Yerel yönetimlerin, özellikle de CHP’li belediyelerin sosyal yardım adı altında sundukları desteğin kaç yurttaşa ve ne miktarlarda gerçekleştirildiğini tek tek toplama şansım olmadı. Ama ona dair de bir veri sunması açısından 2019 ile 2024 yılları arasında İmamoğlu’nun İstanbul Büyükşehir Belediye (İBB) Başkanlığı ilk dönemi boyunca benzer kapsamda gerçekleştirdiği uygulamalar için toplam 17 milyar 763 milyon lira sosyal bütçe kullandığını bir not olarak buraya yazmış olayım. İBB 2024 yılı bütçesinde de “kent yoksulluğu ile mücadele ve ‘Adil İstanbul’ vizyonu” adı altında 14 milyar 334 milyon lira kaynak ayırdığını duyurmuş oldu. 

Bakıldığında hem AKP hükümetinin açıkladığı 2023 yılına ait 91,5 milyar liralık sosyal yardım toplam rakamı hem İBB’nin 2024 yılı için bütçesinde öngördüğü 14,5 milyar liraya yakın sosyal yardım rakamları da büyük harcamalar olarak görünmektedir. Ama bakanlığın Türkiye’de aile destek programı kapsamında yardım yaptığı hane sayısını dikkate aldığımızda yapılan yardımlar 2023 yılı için hane başına bin lirayı bulmamaktadır. Aynı şekilde İstanbul’da yardıma ihtiyaç duyan hane sayısını toplam hane sayısının yedide biri saysak ve İBB’nin 2024 bütçesinde öngördüğü tüm yardımların bu hanelere gittiğini varsaysak bile hane başına ancak 1.750 lira yaklaşık yardıma denk düşecektir. Ne bin lira 2023 yılında ne de 1.750 lira 2024 yılında yoksul emekçileri hayat pahalılığı altında ezilmekten kurtaramaz. Devrimci İşçi Sendikaları Konfederasyonu Araştırma Merkezi’nin (DİSK AR) açıkladığı güncel rakamlara göre bir hane için açlık sınırı 15 bin lirayı geçmiş, yoksulluk sınırı ise 52 bin liraya dayanmış durumdadır.   

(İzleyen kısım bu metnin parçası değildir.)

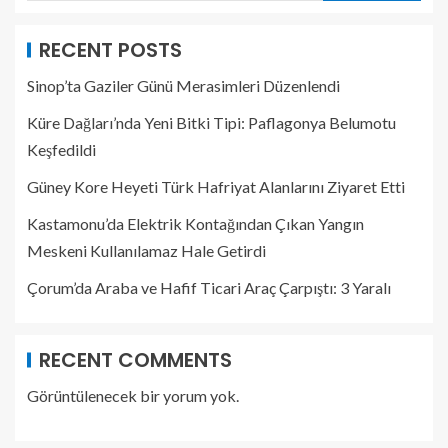
RECENT POSTS
Sinop’ta Gaziler Günü Merasimleri Düzenlendi
Küre Dağları’nda Yeni Bitki Tipi: Paflagonya Belumotu
Keşfedildi
Güney Kore Heyeti Türk Hafriyat Alanlarını Ziyaret Etti
Kastamonu’da Elektrik Kontağından Çıkan Yangın
Meskeni Kullanılamaz Hale Getirdi
Çorum’da Araba ve Hafif Ticari Araç Çarpıştı: 3 Yaralı
RECENT COMMENTS
Görüntülenecek bir yorum yok.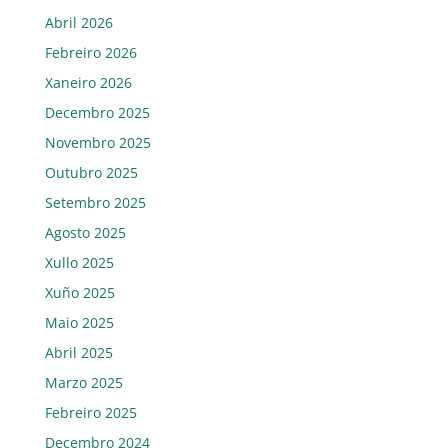
Abril 2026
Febreiro 2026
Xaneiro 2026
Decembro 2025
Novembro 2025
Outubro 2025
Setembro 2025
Agosto 2025
Xullo 2025
Xuño 2025
Maio 2025
Abril 2025
Marzo 2025
Febreiro 2025
Decembro 2024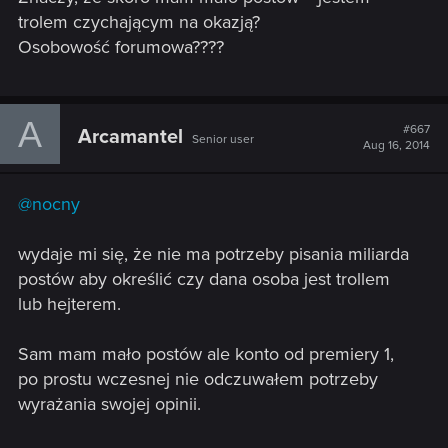
trolem czychającym na okazją?
Osobowość forumowa????
A
#667
Arcamantel
Senior user
Aug 16, 2014
@nocny
wydaje mi się, że nie ma potrzeby pisania miliarda
postów aby określić czy dana osoba jest trollem
lub hejterem.
Sam mam mało postów ale konto od premiery 1,
po prostu wczesnej nie odczuwałem potrzeby
wyrażania swojej opinii.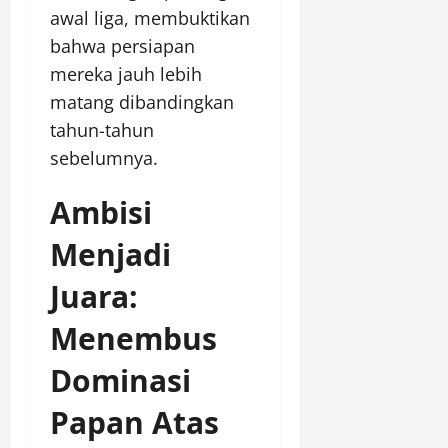
awal liga, membuktikan
bahwa persiapan
mereka jauh lebih
matang dibandingkan
tahun-tahun
sebelumnya.
Ambisi
Menjadi
Juara:
Menembus
Dominasi
Papan Atas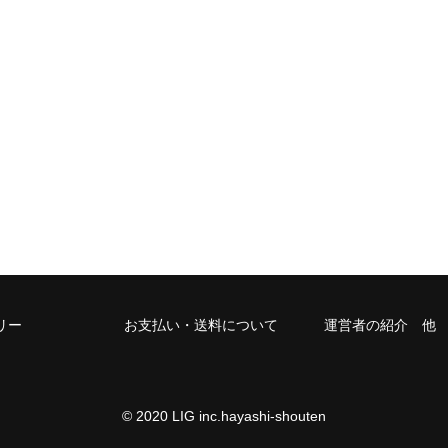
リー
お支払い・送料について
運営者の紹介 他
© 2020 LIG inc.hayashi-shouten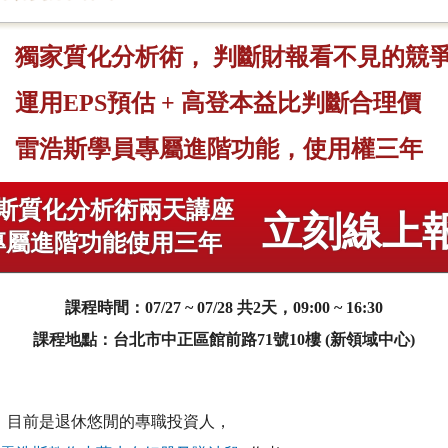
獨家質化分析術， 判斷財報看不見的競
運用EPS預估 + 高登本益比判斷合理價
雷浩斯學員專屬進階功能，使用權三年
斯質化分析術兩天講座
立刻線上
專屬進階功能使用三年
課程時間：07/27 ~ 07/28 共2天，09:00 ~ 16:30
課程地點：台北市中正區館前路71號10樓 (新領域中心)
斯，目前是退休悠閒的專職投資人，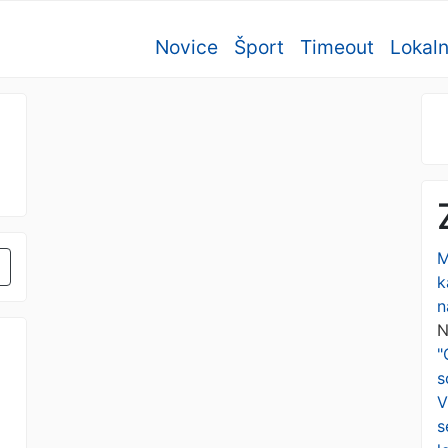
Novice
Šport
Timeout
Lokal
M
k
n
N
"
s
V
s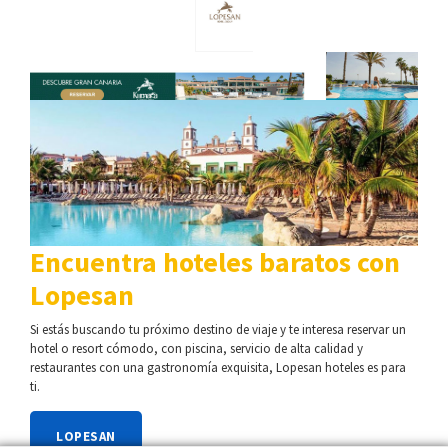
Encuentra hoteles baratos con
Lopesan
Si estás buscando tu próximo destino de viaje y te interesa reservar un
hotel o resort cómodo, con piscina, servicio de alta calidad y
restaurantes con una gastronomía exquisita, Lopesan hoteles es para
ti.
LOPESAN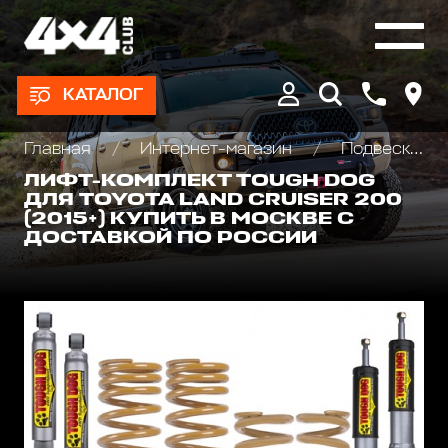
КАТАЛОГ
Главная
Интернет-магазин
Подвеска/Лифт комплекты
ЛИФТ-КОМПЛЕКТ TOUGH DOG
ДЛЯ TOYOTA LAND CRUISER 200
(2015+) КУПИТЬ В МОСКВЕ С
ДОСТАВКОЙ ПО РОССИИ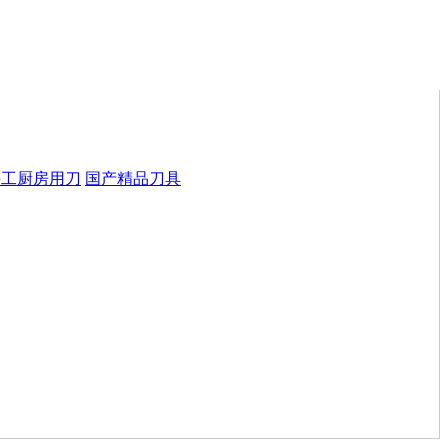
手工厨房用刀
国产精品刀具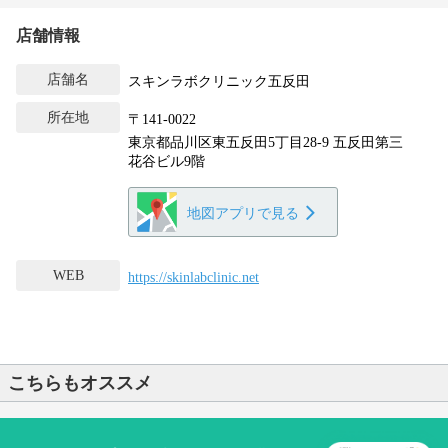
店舗情報
店舗名
スキンラボクリニック五反田
所在地
〒141-0022
東京都品川区東五反田5丁目28-9 五反田第三
花谷ビル9階
地図アプリで見る
WEB
https://skinlabclinic.net
こちらもオススメ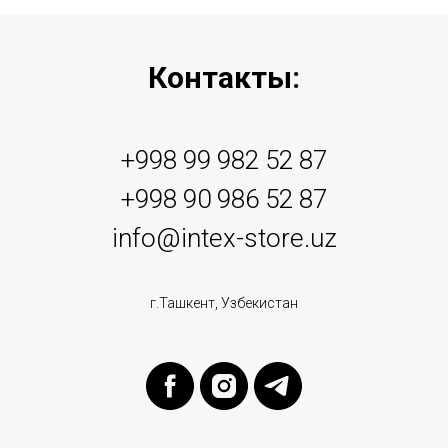
Контакты:
+998 99 982 52 87
+998 90 986 52 87
info@intex-store.uz
г.Ташкент, Узбекистан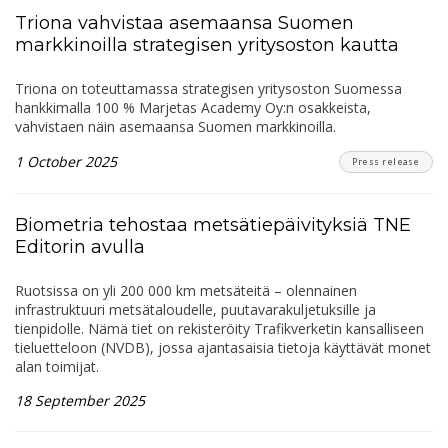
Triona vahvistaa asemaansa Suomen
markkinoilla strategisen yritysoston kautta
Triona on toteuttamassa strategisen yritysoston Suomessa
hankkimalla 100 % Marjetas Academy Oy:n osakkeista,
vahvistaen näin asemaansa Suomen markkinoilla.
1 October 2025
Press release
Biometria tehostaa metsätiepäivityksiä TNE
Editorin avulla
Ruotsissa on yli 200 000 km metsäteitä – olennainen
infrastruktuuri metsätaloudelle, puutavarakuljetuksille ja
tienpidolle. Nämä tiet on rekisteröity Trafikverketin kansalliseen
tieluetteloon (NVDB), jossa ajantasaisia tietoja käyttävät monet
alan toimijat.
18 September 2025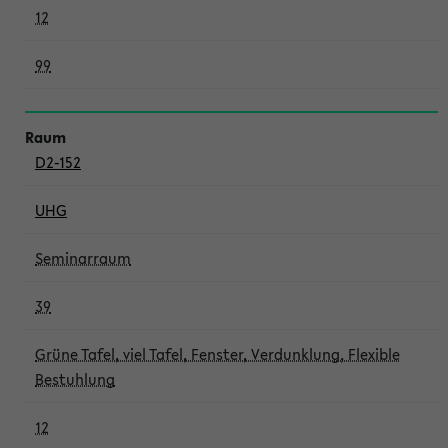
12
99
D2-152
UHG
Seminarraum
39
Grüne Tafel, viel Tafel, Fenster, Verdunklung, Flexible
Bestuhlung
12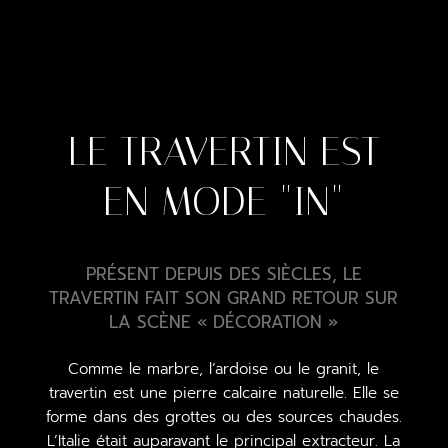
LE TRAVERTIN
EST EN MODE
« IN »
LE TRAVERTIN EST
EN MODE "IN"
PRÉSENT DEPUIS DES SIÈCLES, LE
TRAVERTIN FAIT SON GRAND RETOUR SUR
LA SCÈNE « DÉCORATION »
Comme le marbre, l’ardoise ou le granit, le
travertin est une pierre calcaire naturelle. Elle se
forme dans des grottes ou des sources chaudes.
L’Italie était auparavant le principal extracteur. La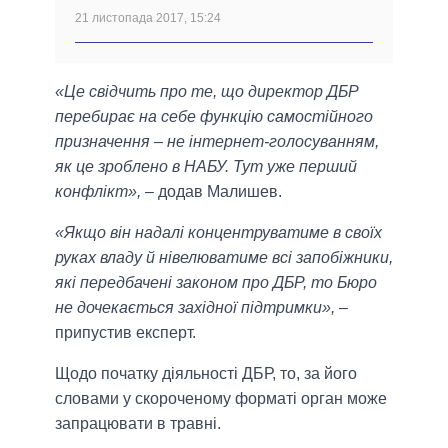
21 листопада 2017, 15:24
«Це свідчить про те, що директор ДБР
перебирає на себе функцію самостійного
призначення – не інтернет-голосуванням,
як це зроблено в НАБУ. Тут уже перший
конфлікт»,
– додав Малишев.
«Якщо він надалі концентруватиме в своїх
руках владу й нівелюватиме всі запобіжники,
які передбачені законом про ДБР, то Бюро
не дочекається західної підтримки»,
–
припустив експерт.
Щодо початку діяльності ДБР, то, за його
словами у скороченому форматі орган може
запрацювати в травні.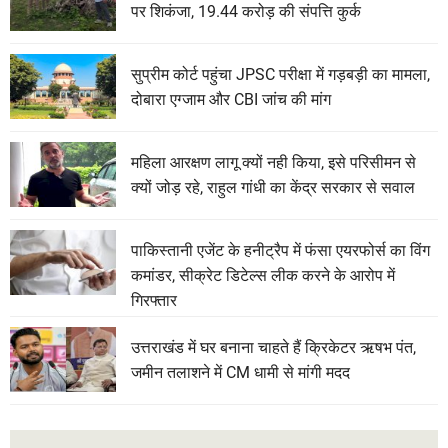
पर शिकंजा, 19.44 करोड़ की संपत्ति कुर्क
सुप्रीम कोर्ट पहुंचा JPSC परीक्षा में गड़बड़ी का मामला,
दोबारा एग्जाम और CBI जांच की मांग
महिला आरक्षण लागू क्यों नही किया, इसे परिसीमन से
क्यों जोड़ रहे, राहुल गांधी का केंद्र सरकार से सवाल
पाकिस्तानी एजेंट के हनीट्रैप में फंसा एयरफोर्स का विंग
कमांडर, सीक्रेट डिटेल्स लीक करने के आरोप में
गिरफ्तार
उत्तराखंड में घर बनाना चाहते हैं क्रिकेटर ऋषभ पंत,
जमीन तलाशने में CM धामी से मांगी मदद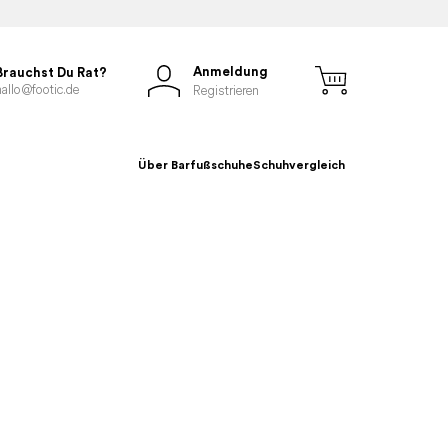
Anmeldung
Brauchst Du Rat?
hallo@footic.de
Registrieren
Über Barfußschuhe
Schuhvergleich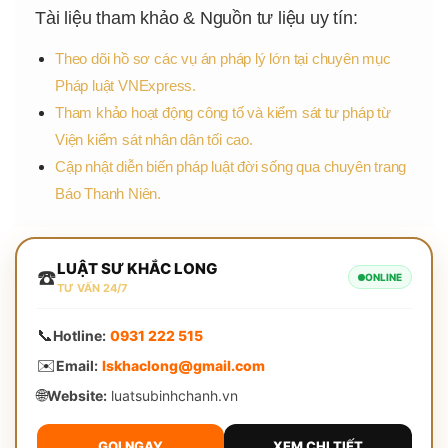
Tài liệu tham khảo & Nguồn tư liệu uy tín:
Theo dõi hồ sơ các vụ án pháp lý lớn tại chuyên mục
Pháp luật VNExpress.
Tham khảo hoạt động công tố và kiểm sát tư pháp từ
Viện kiểm sát nhân dân tối cao.
Cập nhật diễn biến pháp luật đời sống qua chuyên trang
Báo Thanh Niên.
LUẬT SƯ KHẮC LONG
☎️
ONLINE
TƯ VẤN 24/7
📞
Hotline:
0931 222 515
✉️
Email:
lskhaclong@gmail.com
🌐
Website:
luatsubinhchanh.vn
GỌI NGAY
XEM CHI TIẾT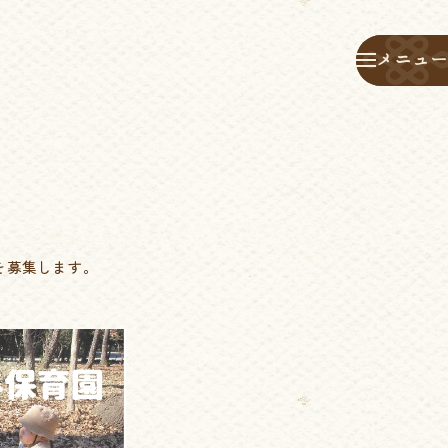
メニュー
メニュー
を募集します。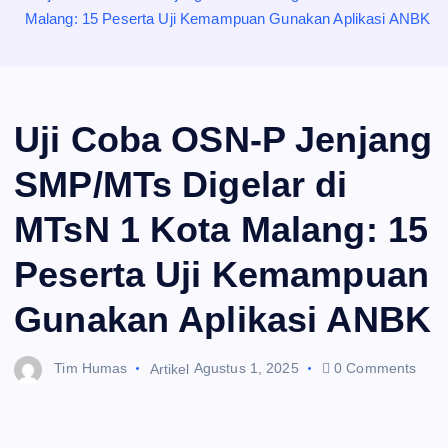
Malang: 15 Peserta Uji Kemampuan Gunakan Aplikasi ANBK
Uji Coba OSN-P Jenjang
SMP/MTs Digelar di
MTsN 1 Kota Malang: 15
Peserta Uji Kemampuan
Gunakan Aplikasi ANBK
Tim Humas
Artikel
Agustus 1, 2025
0 Comments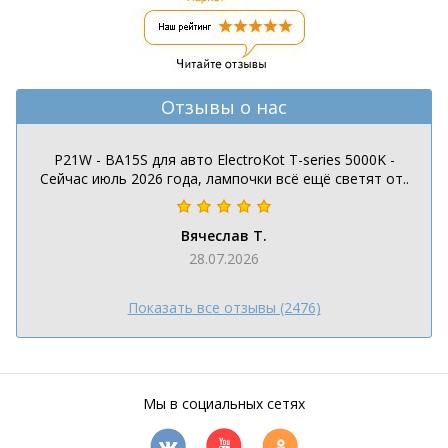
Отзывы о нас
P21W - BA15S для авто ElectroKot T-series 5000K -
Сейчас июль 2026 года, лампочки всё ещё светят от..
Вячеслав Т.
28.07.2026
Показать все отзывы (2476)
Мы в социальных сетях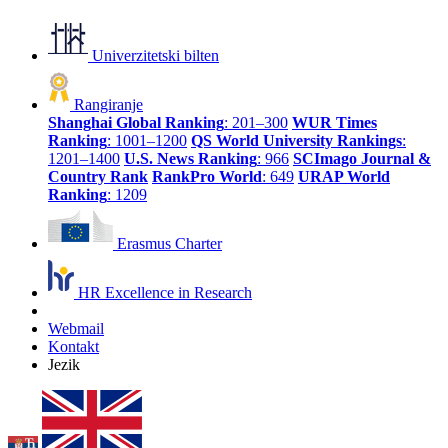
Univerzitetski bilten
Rangiranje
Shanghai Global Ranking
: 201–300
WUR Times
Ranking
: 1001–1200
QS World University Rankings
:
1201–1400
U.S. News Ranking
: 966
SCImago Journal &
Country Rank
RankPro World
: 649
URAP World
Ranking
: 1209
Erasmus Charter
HR Excellence in Research
Webmail
Kontakt
Jezik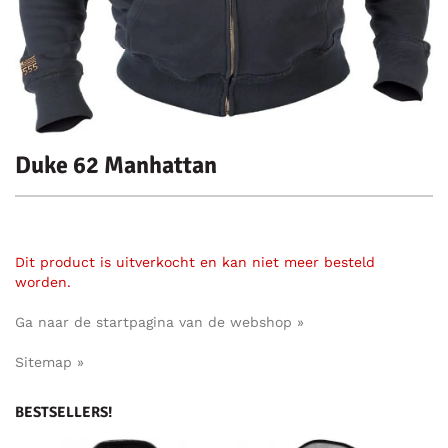
Duke 62 Manhattan
Dit product is uitverkocht en kan niet meer besteld
worden.
Ga naar de startpagina van de webshop »
Sitemap »
BESTSELLERS!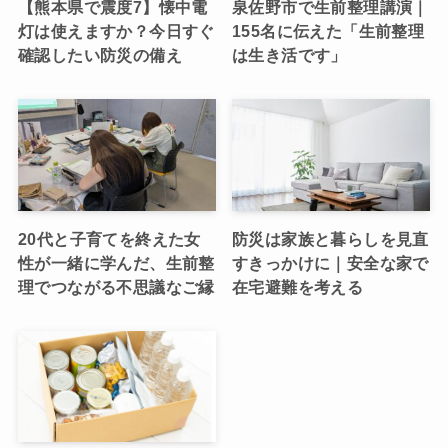
【熊本県で震度7】懐中電
泉佐野市で生前整理講演｜
灯は使えますか？今日すぐ
155名に伝えた「生前整理
確認したい防災の備え
は生き活です」
20代と子育てを終えた女
防災は家族と暮らしを見直
性が一緒に学んだ、生前整
すきっかけに｜安全な家で
理でつながる不思議なご縁
在宅避難を考える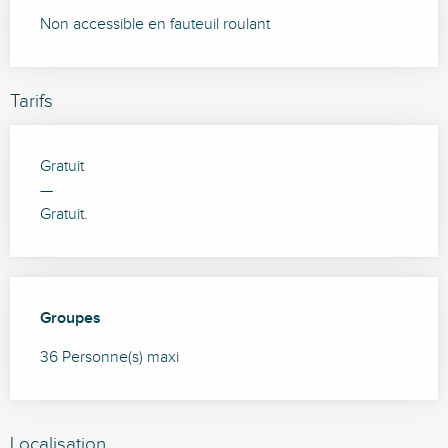
Non accessible en fauteuil roulant
Tarifs
Gratuit
—
Gratuit.
Groupes
Groupes
36 Personne(s) maxi
Localisation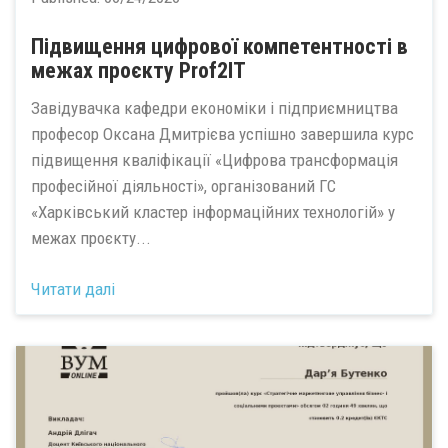
Підвищення цифрової компетентності в
межах проєкту Prof2IT
Завідувачка кафедри економіки і підприємництва
професор Оксана Дмитрієва успішно завершила курс
підвищення кваліфікації «Цифрова трансформація
професійної діяльності», організований ГС
«Харківський кластер інформаційних технологій» у
межах проєкту...
Читати далі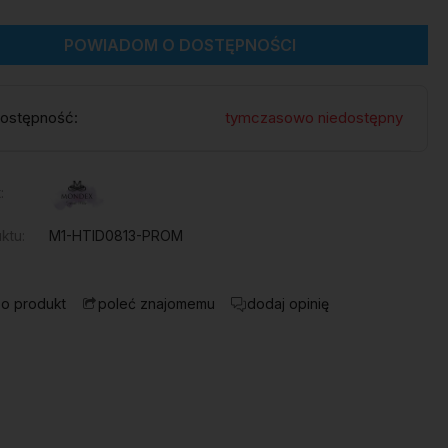
POWIADOM O DOSTĘPNOŚCI
ostępność:
tymczasowo niedostępny
:
ktu:
M1-HTID0813-PROM
 o produkt
dodaj opinię
poleć znajomemu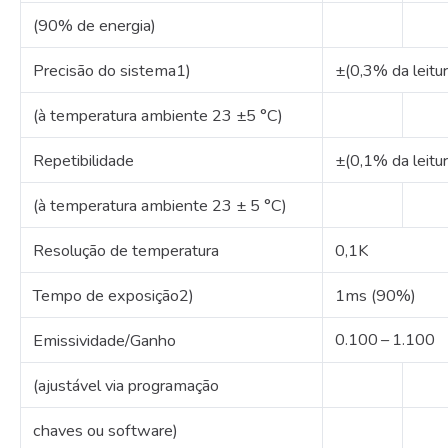
(90% de energia)
Precisão do sistema1)
±(0,3% da leitu
(à temperatura ambiente 23 ±5 °C)
Repetibilidade
±(0,1% da leitu
(à temperatura ambiente 23 ± 5 °C)
Resolução de temperatura
0,1K
Tempo de exposição2)
1ms (90%)
0.100 – 1.100
Emissividade/Ganho
(ajustável via programação
chaves ou software)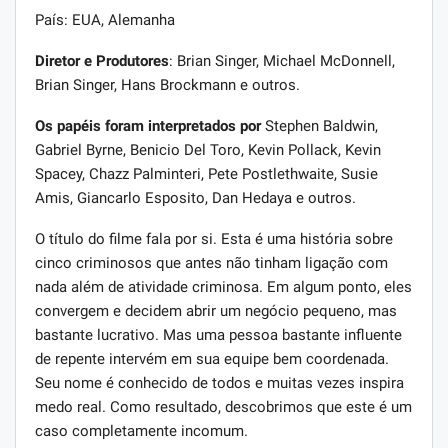
País: EUA, Alemanha
Diretor e Produtores
: Brian Singer, Michael McDonnell,
Brian Singer, Hans Brockmann e outros.
Os papéis foram interpretados por
Stephen Baldwin,
Gabriel Byrne, Benicio Del Toro, Kevin Pollack, Kevin
Spacey, Chazz Palminteri, Pete Postlethwaite, Susie
Amis, Giancarlo Esposito, Dan Hedaya e outros.
O título do filme fala por si. Esta é uma história sobre
cinco criminosos que antes não tinham ligação com
nada além de atividade criminosa. Em algum ponto, eles
convergem e decidem abrir um negócio pequeno, mas
bastante lucrativo. Mas uma pessoa bastante influente
de repente intervém em sua equipe bem coordenada.
Seu nome é conhecido de todos e muitas vezes inspira
medo real. Como resultado, descobrimos que este é um
caso completamente incomum.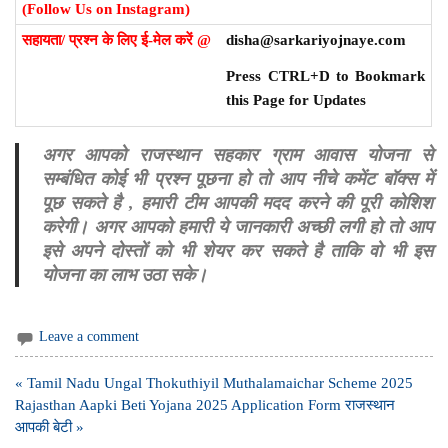
(Follow Us on Instagram)
सहायता/ प्रश्न के लिए ई-मेल करें @
disha@sarkariyojnaye.com
Press CTRL+D to Bookmark
this Page for Updates
अगर आपको राजस्थान सहकार ग्राम आवास योजना से
सम्बंधित कोई भी प्रश्न पूछना हो तो आप नीचे कमेंट बॉक्स में
पूछ सकते है , हमारी टीम आपकी मदद करने की पूरी कोशिश
करेगी। अगर आपको हमारी ये जानकारी अच्छी लगी हो तो आप
इसे अपने दोस्तों को भी शेयर कर सकते है ताकि वो भी इस
योजना का लाभ उठा सके।
Leave a comment
Post
« Tamil Nadu Ungal Thokuthiyil Muthalamaichar Scheme 2025
navigation
Rajasthan Aapki Beti Yojana 2025 Application Form राजस्थान
आपकी बेटी »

Devletin yurttaşlarının temel ihtiyaçlarını karşılamakla yükümlü olması, sosyal devlet tanımının kendisidir ve ne geçmişte kalmış bir hatalı uygulama ne de sermayedarlar ve onların iktidarlarının emekçi halka sundukları birer lütuftur. İşçi sınıfının dünyada ve ülkemizde 200 yıla yakın süredir verdiği mücadele, s20. Yüzyılda sosyalist ülkelerin varlığının kapitalist dünya üzerinde yarattığı basınç sadece işçiler için değil tüm insanlık ve Türkiye’de de tüm yurttaşlar için pek çok kazanımın temel haklar olarak kabul edilmesini, yasalar haline gelmesini, sosyal devlet tanımının kapitalist düzenlerde bile belli ölçülerde uygulanır hale gelmesini sağladı. Türkiye’de on yıllardır hayata geçirilen piyasacı, gerici ve halk düşmanı politikalar ise bu kazanımların tek tek ortadan kaldırılmasına emekçilerin ağırlaşan bir yoksulluğun altında ezilmesine ve düzenin efendileri tarafından sunulan kırıntılara muhtaç hale gelmesine yol açmış durumda. 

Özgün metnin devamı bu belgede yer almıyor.